╭──
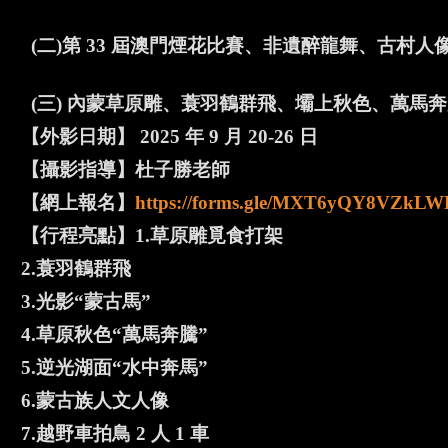
(二)第 33 屆澳門煙花比賽、非遺醉龍舞、古村人
(三) 內蒙草原雕、蓑羽鶴群飛、壩上秋色、萬馬
【外影日期】 2025 年 9 月 20-26 日
【攝影指導】杜子勝老師
【網上報名】
https://forms.gle/MXT6yQY8VZkLW
【行程亮點】1.草原雕覓食打架
2.蓑羽鶴群飛
3.光影“蒙古馬”
4.草原秋色“萬馬奔騰”
5.逆光湖面“水中奔馬”
6.蒙古族人文人像
7.越野車拍鳥 2 人 1 車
╰──
Task objective: Leave out the pictures and set down everything else in the entries above exactly.

Task answer:
(二)第 33 屆澳門煙花比賽、非遺醉龍舞、古村人
(三) 內蒙草原雕、蓑羽鶴群飛、壩上秋色、萬馬
【外影日期】 2025 年 9 月 20-26 日
【攝影指導】杜子勝老師
【網上報名】
https://forms.gle/MXT6yQY8VZkLW
【行程亮點】1.草原雕覓食打架
2.蓑羽鶴群飛
3.光影“蒙古馬”
4.草原秋色“萬馬奔騰”
5.逆光湖面“水中奔馬”
6.蒙古族人文人像
7.越野車拍鳥 2 人 1 車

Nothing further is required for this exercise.